There's a good article (that's probably more of an ad) on the Amsoil site that's pretty good about diesel in combustion engines here.....
https://rotella.shell.com/en_us/prod...rotection.html
The whole oil thing, especially when you get to using synthetics can pretty much get saints to argue. The whole 15W40 thing has had me wondering for years why this spec came about. I would assume it's due to the duty cycle and possible blow by based on the duty cycle marine engines see but it's always left me wondering why they would spec a diesel oil instead of a full synthetic.

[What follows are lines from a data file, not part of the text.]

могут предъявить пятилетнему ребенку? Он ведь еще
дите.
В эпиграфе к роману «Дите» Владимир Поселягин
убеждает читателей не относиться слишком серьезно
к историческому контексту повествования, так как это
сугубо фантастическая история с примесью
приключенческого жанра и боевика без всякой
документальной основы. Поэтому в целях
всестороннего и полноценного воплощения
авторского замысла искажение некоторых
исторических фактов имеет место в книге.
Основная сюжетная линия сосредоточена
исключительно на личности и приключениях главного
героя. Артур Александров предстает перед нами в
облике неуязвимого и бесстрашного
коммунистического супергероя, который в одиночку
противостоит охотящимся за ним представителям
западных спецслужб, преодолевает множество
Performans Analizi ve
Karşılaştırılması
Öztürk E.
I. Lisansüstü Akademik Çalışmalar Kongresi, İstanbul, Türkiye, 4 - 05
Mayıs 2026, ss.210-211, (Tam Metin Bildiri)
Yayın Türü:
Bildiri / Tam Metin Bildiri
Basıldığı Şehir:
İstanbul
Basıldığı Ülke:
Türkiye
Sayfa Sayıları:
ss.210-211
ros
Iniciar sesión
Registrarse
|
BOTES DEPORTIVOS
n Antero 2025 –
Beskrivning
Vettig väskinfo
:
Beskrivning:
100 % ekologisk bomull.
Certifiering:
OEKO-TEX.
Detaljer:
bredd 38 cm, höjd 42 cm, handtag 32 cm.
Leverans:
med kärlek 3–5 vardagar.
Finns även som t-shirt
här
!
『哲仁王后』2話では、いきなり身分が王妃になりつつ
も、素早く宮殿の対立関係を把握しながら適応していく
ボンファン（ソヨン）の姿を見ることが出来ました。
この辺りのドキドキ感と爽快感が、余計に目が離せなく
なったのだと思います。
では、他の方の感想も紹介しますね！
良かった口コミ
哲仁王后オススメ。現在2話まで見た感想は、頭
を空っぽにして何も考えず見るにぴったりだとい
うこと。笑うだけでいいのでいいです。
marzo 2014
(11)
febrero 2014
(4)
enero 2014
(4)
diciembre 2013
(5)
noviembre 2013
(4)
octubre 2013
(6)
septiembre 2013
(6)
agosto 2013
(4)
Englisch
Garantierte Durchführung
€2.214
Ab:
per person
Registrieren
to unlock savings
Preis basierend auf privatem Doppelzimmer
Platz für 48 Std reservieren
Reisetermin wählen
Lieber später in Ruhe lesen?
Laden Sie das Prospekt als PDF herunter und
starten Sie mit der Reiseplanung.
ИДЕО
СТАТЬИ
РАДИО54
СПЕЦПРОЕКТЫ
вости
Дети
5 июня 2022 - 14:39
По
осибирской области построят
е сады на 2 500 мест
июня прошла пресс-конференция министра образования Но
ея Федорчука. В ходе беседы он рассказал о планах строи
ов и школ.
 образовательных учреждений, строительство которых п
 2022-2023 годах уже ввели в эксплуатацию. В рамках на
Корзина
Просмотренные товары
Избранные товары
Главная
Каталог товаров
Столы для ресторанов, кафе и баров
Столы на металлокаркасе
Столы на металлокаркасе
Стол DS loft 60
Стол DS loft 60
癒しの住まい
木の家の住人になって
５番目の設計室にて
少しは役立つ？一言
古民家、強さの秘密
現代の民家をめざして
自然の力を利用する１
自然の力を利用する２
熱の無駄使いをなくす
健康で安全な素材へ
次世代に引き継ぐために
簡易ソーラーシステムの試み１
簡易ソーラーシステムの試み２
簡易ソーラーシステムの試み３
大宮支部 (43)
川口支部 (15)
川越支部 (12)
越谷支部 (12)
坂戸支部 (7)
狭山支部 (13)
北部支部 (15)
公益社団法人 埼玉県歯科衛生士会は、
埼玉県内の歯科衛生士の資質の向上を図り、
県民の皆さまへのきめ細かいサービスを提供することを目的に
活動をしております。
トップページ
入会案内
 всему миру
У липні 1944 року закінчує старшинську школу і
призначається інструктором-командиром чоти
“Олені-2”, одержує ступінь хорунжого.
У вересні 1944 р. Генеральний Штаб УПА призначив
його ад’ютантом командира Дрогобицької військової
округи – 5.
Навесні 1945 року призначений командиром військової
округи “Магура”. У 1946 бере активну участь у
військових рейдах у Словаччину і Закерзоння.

Your point on the Royal Purple SN rating isn't lost on me either as I agree with everything you've stated. I'd be willing to bet that API certifications cost a pretty penny and companies are only going to spend the money to certify products that are going to be sold primarily in certain market to segments. I mean how many other sectors are using a 15W40 spec for their engines other than diesel? So, if your certification is about to expire and you have to make the decision to do both CK, SN or both certifications, which are you going to spend your money on for a product that almost exclusively sells to a diesel market?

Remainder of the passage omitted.